Du dépôt de plainte au procès, Éclats de femme propose un soutien psychologique et juridique. Lancée par Claire Geronimi, victime d’un viol, cette association se développe en régions et vise aussi à prévenir les agressions de rue.
Son histoire a fait grand bruit. En novembre 2023, Claire Geronimi s’était fait violer dans un quartier chic de Paris, sous la menace d’une arme, par un individu faisant l’objet d’une OQTF. Ce drame l’a poussée à fonder un an plus tard l’association Éclats de femme. La structure accompagne les victimes d’agressions sexuelles, du dépôt de plainte au procès, période relevant souvent du parcours du combattant.
Après son viol, la jeune femme raconte avoir «reçu plein de témoignages de victimes de partout en France qui s’étaient fait agresser et ne se sentaient pas en sécurité». Dans ce contexte, Éclats de femme mène également des actions pour se prévenir des agressions de rue, à travers des conférences et ateliers de self-défense. Depuis un mois, afin d’être au plus proches des victimes, l’association se déploie en régions, notamment à Nantes. Une ville stratégique.

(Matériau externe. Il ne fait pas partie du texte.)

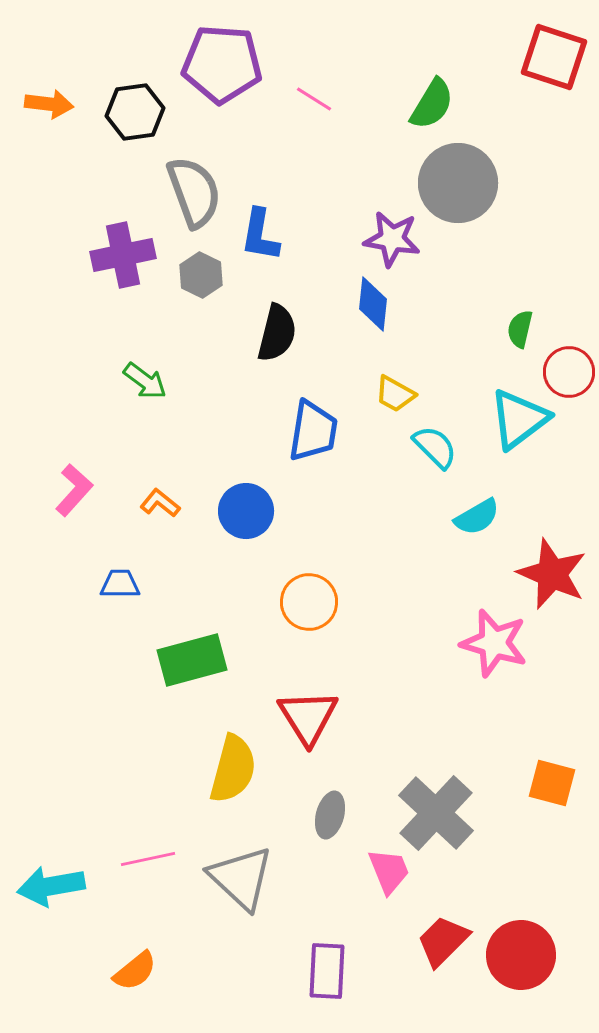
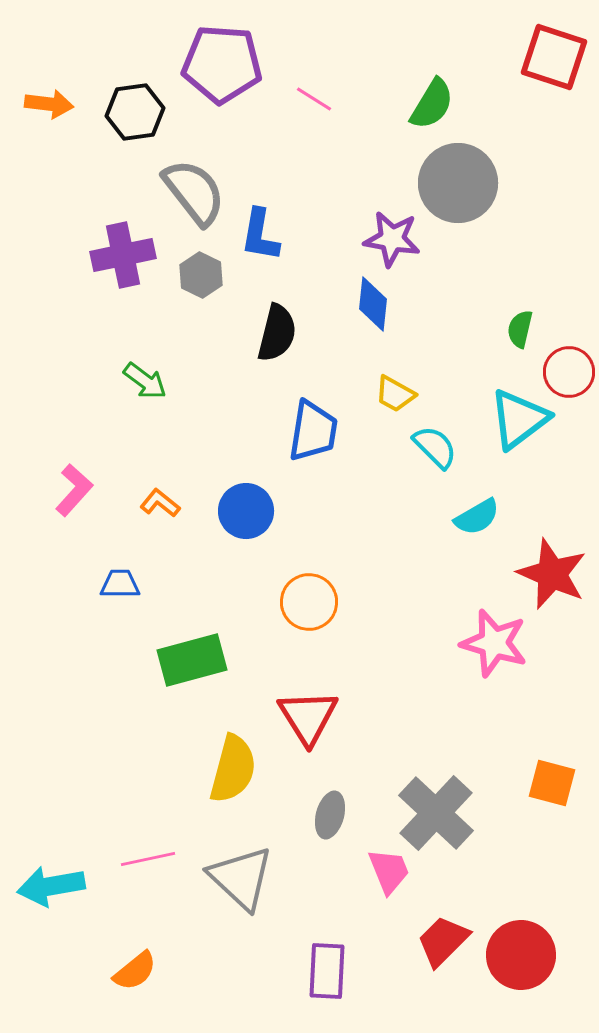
gray semicircle at (194, 192): rotated 18 degrees counterclockwise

«Nouvelle vision du féminisme»
«Nantes comme d’autres grandes villes est confrontée à l’insécurité . Les femmes y sont en première ligne. Il y a dix ans, lorsque j’avais 18 ans, je pouvais sortir librement», se souvient Camille Ménétré, chargée du lancement de l’antenne dans la cité des Ducs. «Maintenant, quand je sors de chez moi, je suis vigilante dans les transports. Puis, j’arrive quai de la fosse , où je subis des sifflements. Ensuite, j’arrive à Commerce, où je fais face aux propositions des trafiquants de drogue . Puis le soir, je rentre en taxi», égraine la chirurgien-dentiste de 28 ans, assurant que ce «vécu» est partagé par d’autres de ses amies.
«J’ai adapté mes habitudes pour éviter les agressions. J’évite certains lieux, j’adapte mes tenues et mes horaires. C’est la première des inégalités entre hommes et femmes», regrette la Nantaise. La ville socialiste ambitionne justement de devenir la première ville non-sexiste de France d’ici à 2030. Premières «Assises de lutte contre les violences sexistes», soutien au lieu d’accueil Citad’elles, journée du «Matrimoine», cours d’école non genrées, budget sensible au genre… La liste des initiatives prises par la maire Johanna Rolland est longue. Récemment, un banc dédié à l’allaitement a été installé, et le nom des rues est progressivement féminisé.
«Je n’ai rien contre ça, mais ce n’est pas notre vision. Éclats de femme offre une nouvelle vision du féminisme», explique Camille Ménétré. «Pour moi, une ville féministe est une ville où les hommes et les femmes peuvent se balader au même titre partout. En changeant le nom d’une rue, l’insécurité ne va pas disparaître, ni les agressions qui y règnent», ajoute-t-elle.
Augmentation des violences sexuelles
Selon les données de l’Insee dans les Pays de la Loire, le nombre de femmes victimes de violences sexuelles entre 2016 et 2023 a augmenté de 138%. Ce chiffre comptabilise les plaintes et les faits constatés par les policiers ou gendarmes. Dans le cadre hors familial, les violences sexuelles étaient de 1771 en 2016 contre 4038 en 2023. Au niveau métropolitain, le baromètre de la tranquillité publique de Nantes fait état de 1145 faits de violences sexuelles en 2023 (+0,5% par rapport à 2018). Un chiffre qui rejoint la moyenne des autres métropoles.
L’arrivée d’Éclats de femme s’inscrit donc dans un contexte général d’augmentation des violences sexuelles. «Aujourd’hui, une victime dépense en moyenne 35.000 euros de frais (juridiques et psychologiques)», signale l’association sur son site internet. Mais la nouvelle structure veut accompagner tout le monde, peu importe sa situation financière. «Contrairement à certaines qui trient les victimes ou accueillent les femmes les plus en difficulté, nous, on accueille toutes les victimes», reprend Claire Geronimi.
«Après mon viol, quand j’ai cherché une association, on considérait que je n’avais pas besoin d’aide car j’avais la possibilité de me construire moi-même», rapporte celle qui n’a jamais connu de difficultés financières. Et même si la jeune femme s’est engagée il y a six mois aux côtés d’Éric Ciotti, son projet associatif lancé en amont se veut apolitique. À Nantes, un événement pour marquer le lancement d’Éclats de femme aura lieu dans les prochains mois. Les cours de self-défense vont bientôt commencer. Les villes de Nice, Reims et Rouen devraient bientôt suivre le mouvement.